# Is "Idylls of the King" by Alfred, Lord Tennyson a First Edition?

> **Quick answer.** A first edition of Idylls of the King by Alfred, Lord Tennyson (Edward Moxon, 1859) is identified by: First edition contains only four idylls, "Enid," "Vivien," "Elaine," and "Guinevere," collating [viii], 261 pages; the much longer twelve-idyll cycle familiar today was assembled by Tennyson only gradually, in installments published in 1869, 1872, and 1885.

**Checklist — a true first has these:**
- First edition contains only four idylls, "Enid," "Vivien," "Elaine," and "Guinevere," collating [viii], 261 pages; the much longer twelve-idyll cycle familiar today was assembled by Tennyson only gradually, in installments published in 1869, 1872, and 1885
- First issue has the verso of the title leaf blank
- Collates with 8 pages of publisher's advertisements at the front dated July 1859; bound in light green cloth blind-stamped with the title in gilt on the spine
- Publisher imprint reads Edward Moxon
- Not a book-club edition (see below)

| | |
|---|---|
| Author | Alfred, Lord Tennyson |
| Publisher | Edward Moxon |
| Year | 1859 |
| True first | — |
| Format | Poetry |
| Key point | First edition contains only four idylls, "Enid," "Vivien," "Elaine," and "Guinevere," collating [viii], 261 pages; the much longer… |
| Book-club edition exists? | Yes |

## Points of issue
First edition contains only four idylls, "Enid," "Vivien," "Elaine," and "Guinevere," collating [viii], 261 pages; the much longer twelve-idyll cycle familiar today was assembled by Tennyson only gradually, in installments published in 1869, 1872, and 1885. First issue has the verso of the title leaf blank. Collates with 8 pages of publisher's advertisements at the front dated July 1859; bound in light green cloth blind-stamped with the title in gilt on the spine.

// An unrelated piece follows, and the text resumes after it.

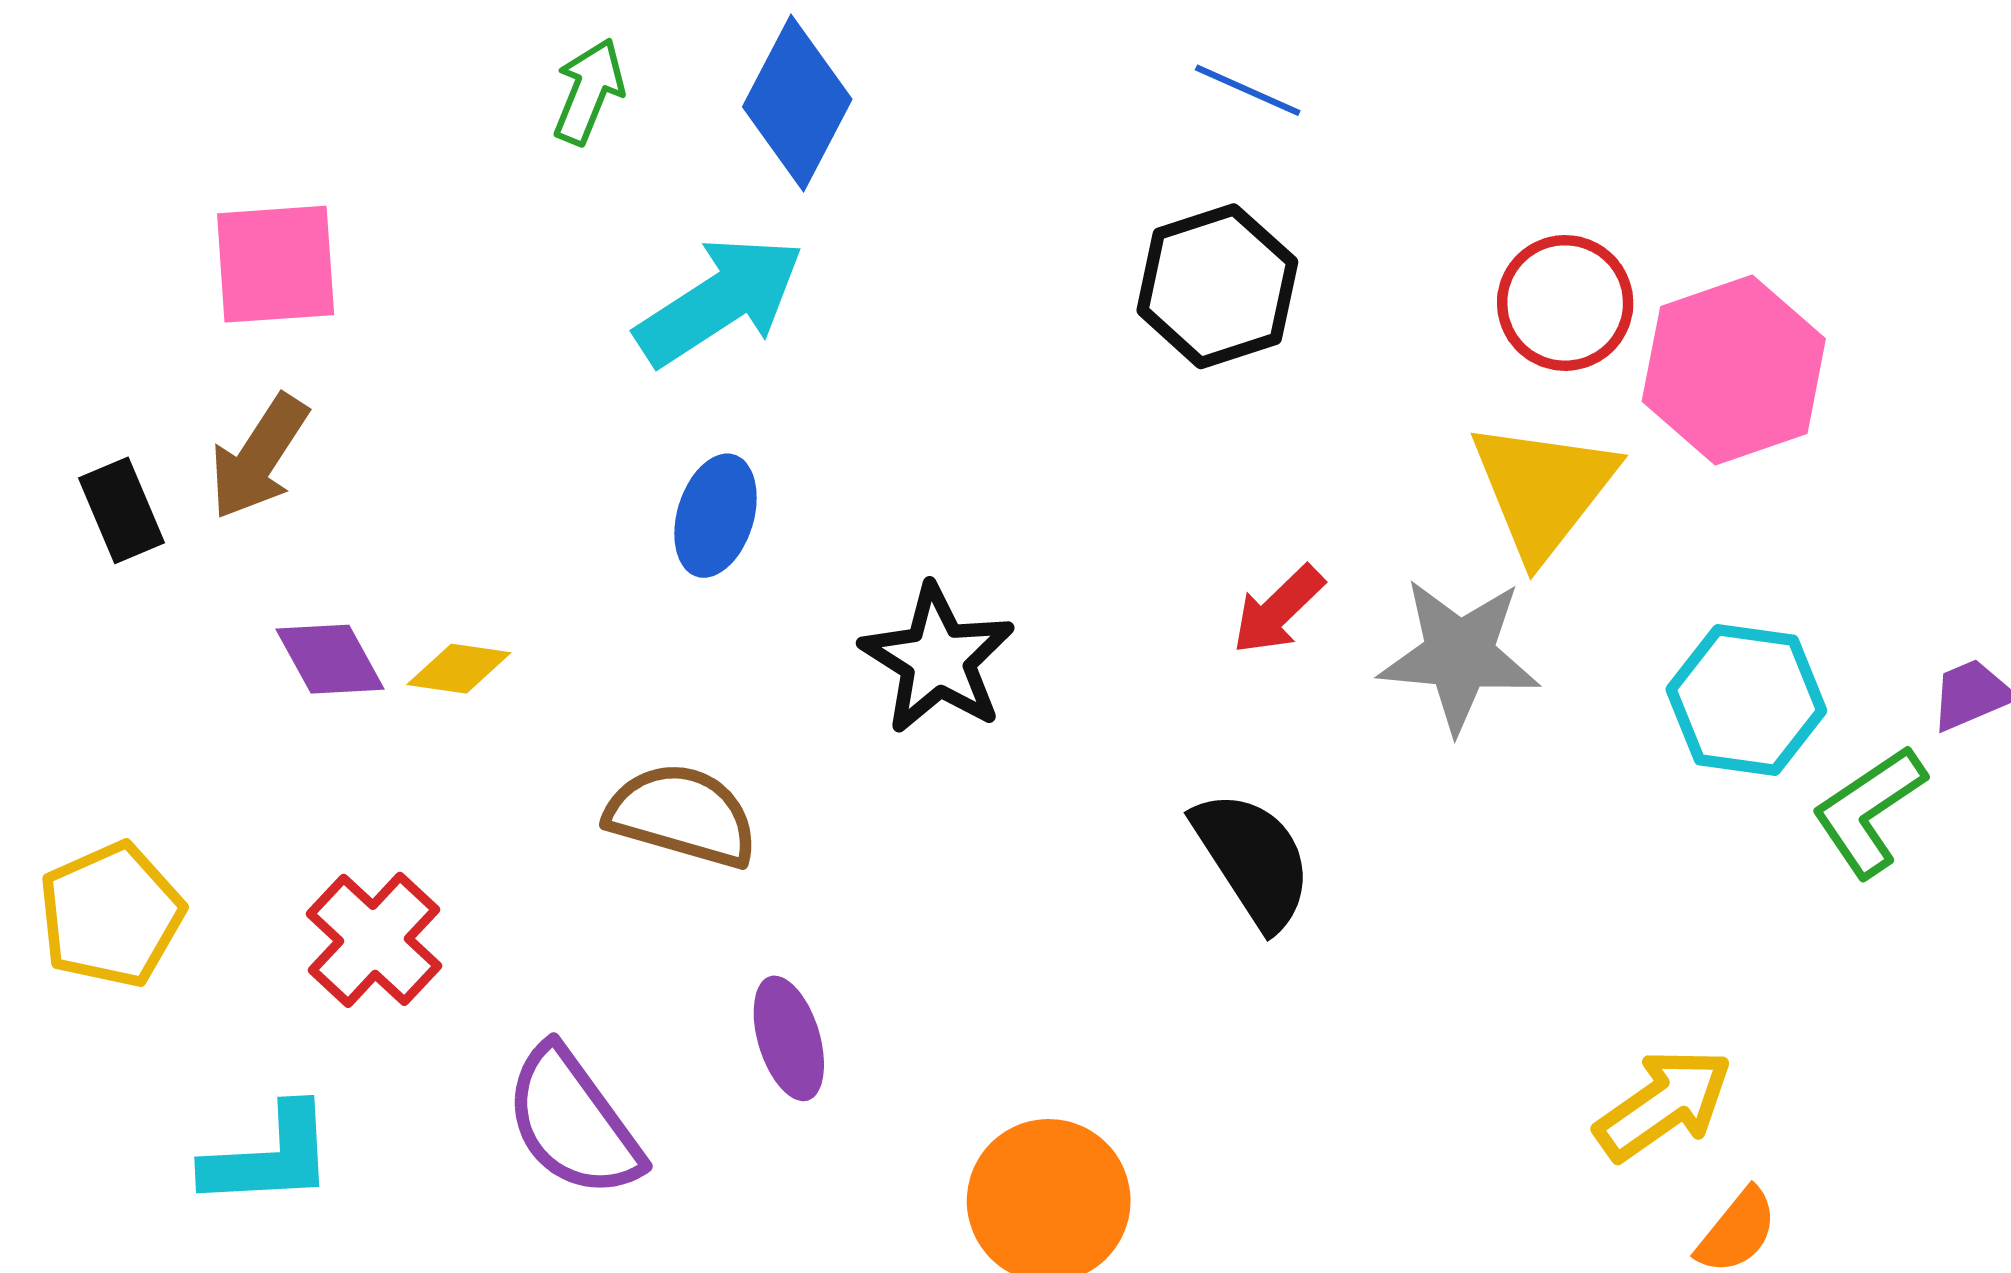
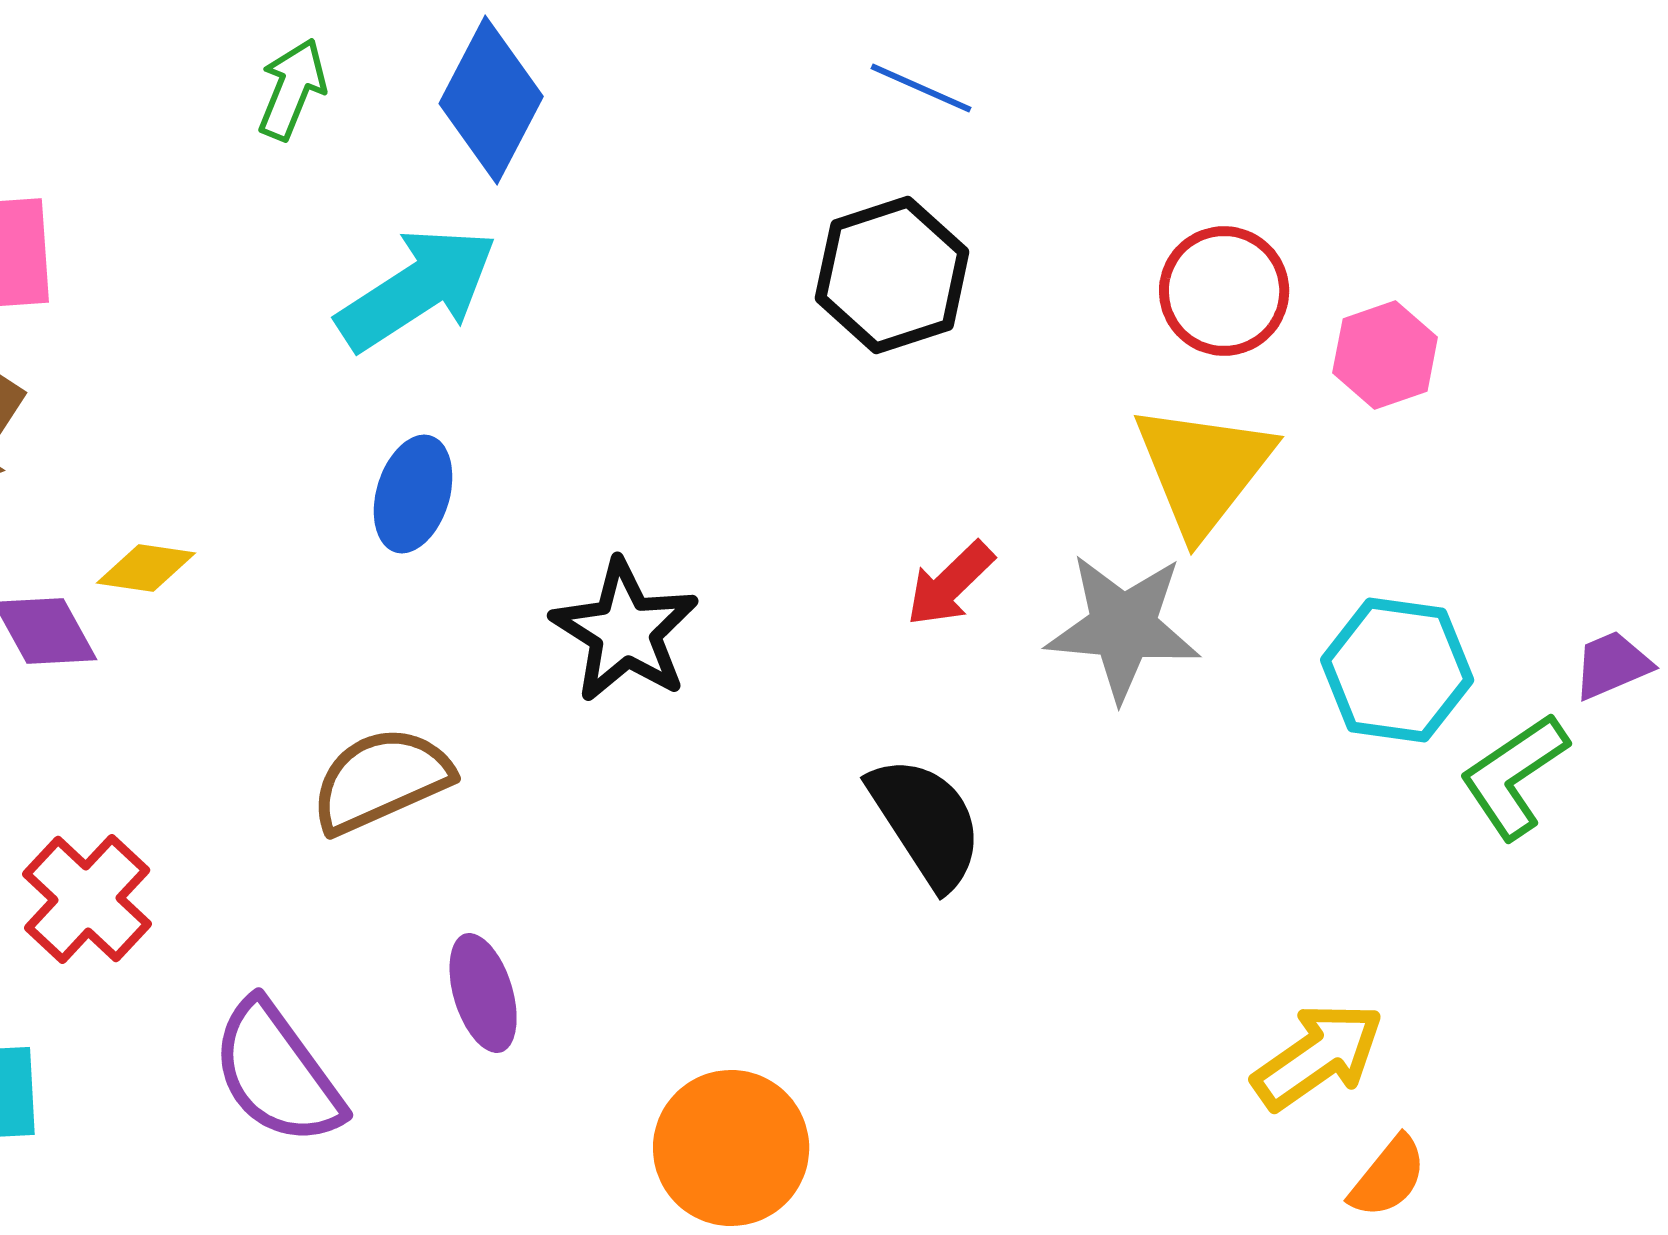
pink hexagon: (1734, 370) -> (1385, 355), size x0.6
yellow diamond: (459, 669) -> (146, 568), moved
brown semicircle: (682, 815) -> (381, 780), turned -40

## Telling it from reprints & book-club editions
A copy of Idylls of the King containing more than the original four idylls (for example with "Gareth and Lynette," "The Coming of Arthur," or "Balin and Balan") is by definition a later, expanded edition. The original four idylls were also individually retitled later ("Enid" was eventually split into "The Marriage of Geraint" and "Geraint and Enid"), so a true first edition should still show the single original "Enid" title.